Why insurers must own their view of risk. And how to build it
property risk accumulation
© Stocktrek / Getty Images

As climate effects and non-peak perils challenge traditional diversification strategies, property insurers need a comprehensive approach to accumulation risk that goes far beyond standard modeling.

The assumption that building a geographically diverse portfolio would protect insurers from catastrophic losses has been tested repeatedly in recent years. From Winter Storm Fern to the devastating 2017 hurricane season, events have demonstrated that accumulation risk can emerge from unexpected directions, turning what was once considered a diversified book of business into a concentrated exposure.

"Losses are no longer isolated to peak zone events, like a Florida hurricane," said Michael Quigley, Head of Property Underwriting & Multiline Risk Quantification at Munich Re US. “Climate effects, urban concentration growth, and non-peak perils all mean that single-event losses can generate large correlated losses across regions and segments of an insurer's business, turning accumulation into a true capital and earnings risk — not just a modeling issue."

For insurers, understanding and managing this risk has become essential to long-term resilience and sustainability.

The true nature of accumulation risk

At its core, accumulation risk in property insurance refers to the potential for a single event to generate losses that stack up across an insurer's portfolio in ways that may not be immediately visible through traditional metrics. While the concept isn't new to the industry, its complexity has grown substantially.

“Non-peak perils are contributing materially to volatility and undermining historical diversification assumptions," Quigley said. “The assumption that growing into new regions and building out your portfolio away from the coast would lead to lower loss outcomes or better diversified portfolios has been challenged."
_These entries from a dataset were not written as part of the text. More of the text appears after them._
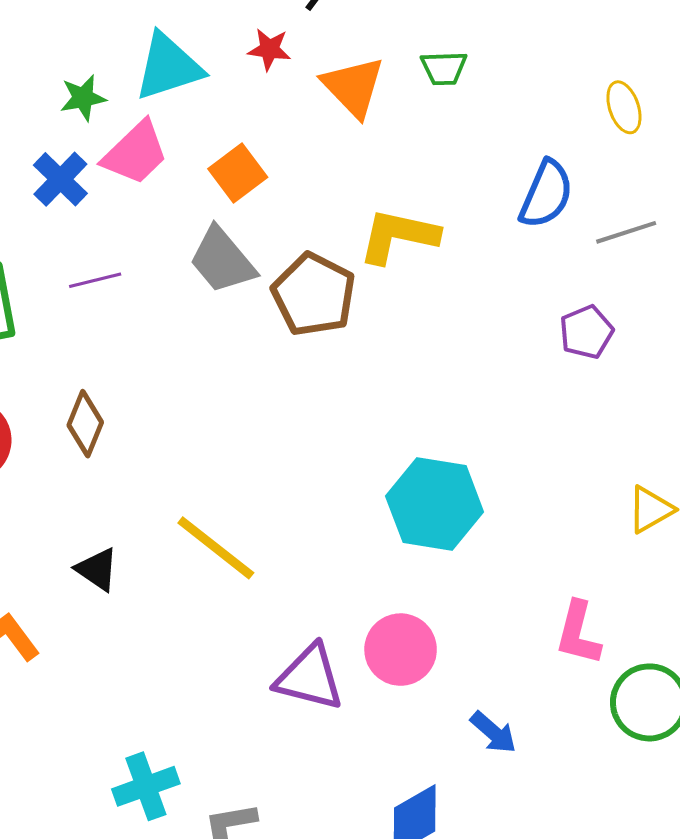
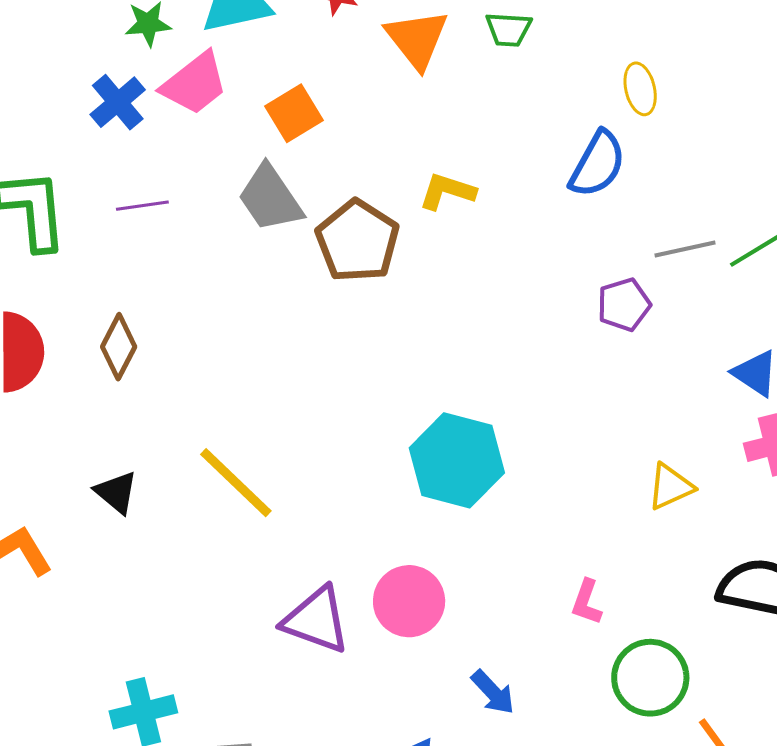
yellow ellipse: (624, 107) -> (640, 89), moved
gray line: (626, 232) -> (685, 249), moved
yellow L-shape: (398, 236) -> (447, 191), size x0.7
pink L-shape: (578, 633) -> (587, 602), size x0.7

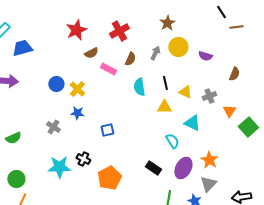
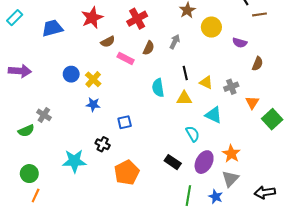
yellow circle: (178, 47) -> (211, 27), moved
blue trapezoid: (22, 48) -> (52, 28), moved
purple semicircle: (205, 56) -> (240, 43), moved
cyan semicircle: (139, 87) -> (158, 88), moved
gray cross: (53, 127) -> (44, 115), moved
black cross: (83, 159) -> (103, 144), moved

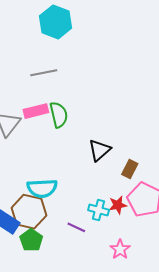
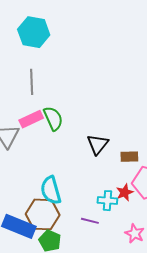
gray line: (44, 73) -> (32, 82), turned -70
brown rectangle: (130, 169) -> (129, 157), turned 72
cyan semicircle: (42, 188) -> (51, 190), turned 88

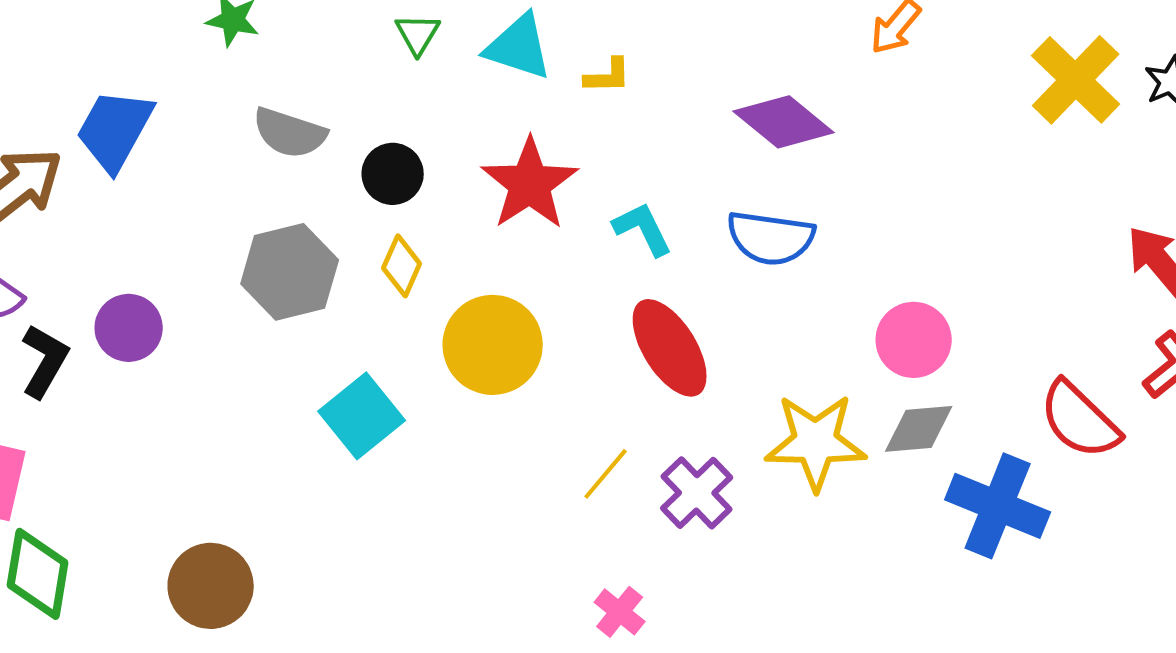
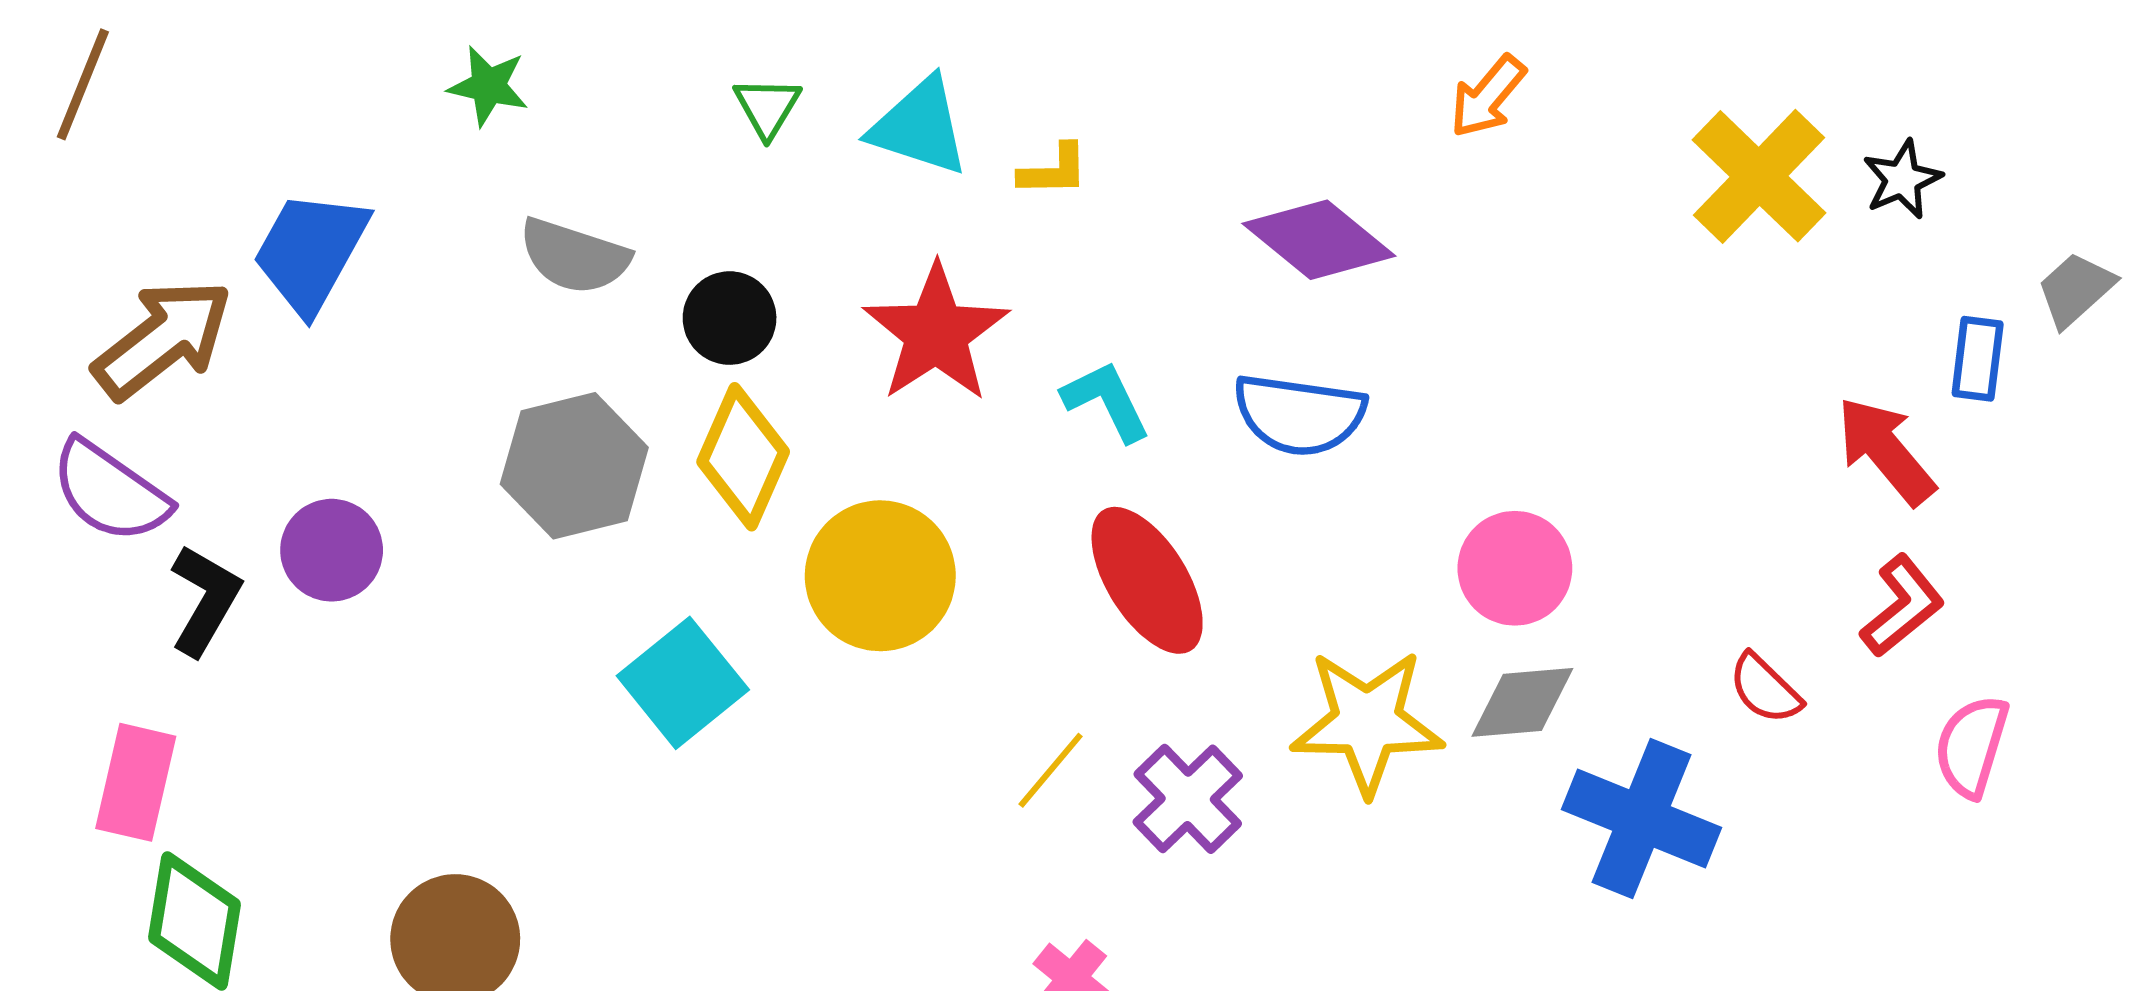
yellow diamond: (402, 266) -> (743, 457), size x1.5
red semicircle: (1080, 420) -> (1765, 689), size x0.6

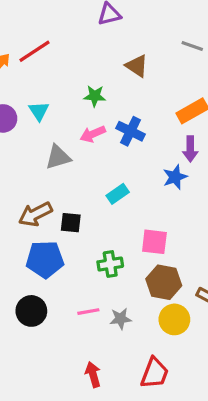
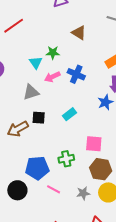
cyan triangle: (39, 111) -> (36, 63), moved
black square: (71, 223) -> (39, 118), moved
blue pentagon: (45, 259) -> (37, 168), moved
pink line: (88, 312) -> (54, 189), turned 40
gray star: (121, 319) -> (83, 193), moved

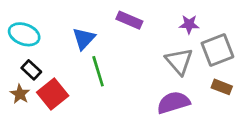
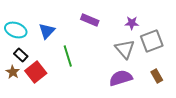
blue triangle: (84, 39) -> (47, 31), moved
brown rectangle: (222, 87) -> (157, 76), moved, turned 40

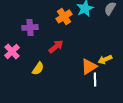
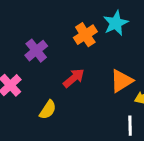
purple cross: (30, 27) -> (36, 51), turned -35
orange triangle: (89, 66) -> (121, 81), moved

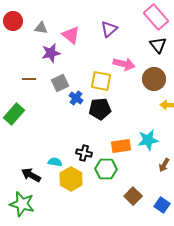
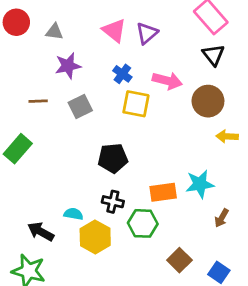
pink triangle: (71, 35) -> (114, 30), moved
blue cross: (76, 98) -> (122, 74), moved
black pentagon: (100, 109) -> (113, 158), moved

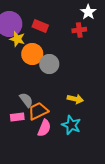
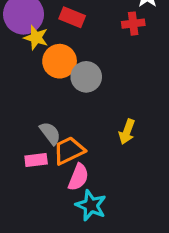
yellow arrow: (75, 99) -> (127, 132), turned 98
cyan star: (71, 125) -> (91, 205), moved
The 2017 hurricane season provides a stark illustration. Hurricanes Harvey, Irma, and Maria struck Texas, Florida, and Puerto Rico in rapid succession. Some Florida-based domestic carriers had attempted to diversify by writing business in Texas and the Gulf region.

"When you have two major hurricanes hit both states in the same year, that ultimately led to difficult times for some companies," Quigley said. "That's one of the reasons why some of those companies are no longer in business in Florida and why we had so many impairments and liquidation situations there."

The drivers of accumulation risk extend beyond geography. Contractual features such as sub-limits, coverage extensions, and business interruption provisions can amplify losses beyond physical damage. External factors — regulatory environments, geopolitical situations, supply chain dependencies, and post-event labor availability — all contribute to loss potential in ways that standard models may not fully capture.

"All these things lead to potential amplification of losses, and models only go so far," Quigley said. "An insurer's risk management system should account for all this from a multidimensional perspective."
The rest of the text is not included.